Saved entries:
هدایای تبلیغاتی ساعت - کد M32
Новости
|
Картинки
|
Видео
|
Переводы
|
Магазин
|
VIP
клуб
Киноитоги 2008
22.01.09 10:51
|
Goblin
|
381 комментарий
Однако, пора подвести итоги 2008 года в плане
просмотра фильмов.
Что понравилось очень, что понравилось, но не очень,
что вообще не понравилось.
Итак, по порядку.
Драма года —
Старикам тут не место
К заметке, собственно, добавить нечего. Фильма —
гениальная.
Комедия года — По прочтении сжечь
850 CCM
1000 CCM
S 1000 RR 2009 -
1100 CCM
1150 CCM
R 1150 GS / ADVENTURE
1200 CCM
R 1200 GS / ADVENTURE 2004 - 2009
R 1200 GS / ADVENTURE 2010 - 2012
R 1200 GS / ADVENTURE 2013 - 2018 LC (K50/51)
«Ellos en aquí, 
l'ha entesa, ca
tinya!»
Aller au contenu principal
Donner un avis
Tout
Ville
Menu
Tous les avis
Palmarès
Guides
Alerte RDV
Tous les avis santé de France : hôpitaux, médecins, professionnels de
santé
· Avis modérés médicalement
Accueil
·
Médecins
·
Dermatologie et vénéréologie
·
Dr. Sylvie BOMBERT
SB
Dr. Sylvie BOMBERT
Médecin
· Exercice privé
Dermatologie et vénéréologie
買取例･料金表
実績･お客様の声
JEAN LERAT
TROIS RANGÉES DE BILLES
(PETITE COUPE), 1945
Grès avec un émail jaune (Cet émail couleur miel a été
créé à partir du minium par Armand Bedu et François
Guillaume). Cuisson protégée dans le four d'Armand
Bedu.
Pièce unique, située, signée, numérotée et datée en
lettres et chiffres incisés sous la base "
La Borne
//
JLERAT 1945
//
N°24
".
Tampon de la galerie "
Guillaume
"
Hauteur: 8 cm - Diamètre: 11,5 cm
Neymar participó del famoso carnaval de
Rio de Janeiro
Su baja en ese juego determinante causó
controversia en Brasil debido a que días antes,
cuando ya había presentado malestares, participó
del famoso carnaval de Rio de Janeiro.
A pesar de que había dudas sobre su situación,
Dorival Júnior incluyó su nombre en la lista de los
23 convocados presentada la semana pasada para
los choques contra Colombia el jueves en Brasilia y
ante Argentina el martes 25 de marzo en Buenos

What you are asked to do. Wherever the string "santé" appears in the entries above, list that line.

Answer section.
Tous les avis santé de France : hôpitaux, médecins, professionnels de
santé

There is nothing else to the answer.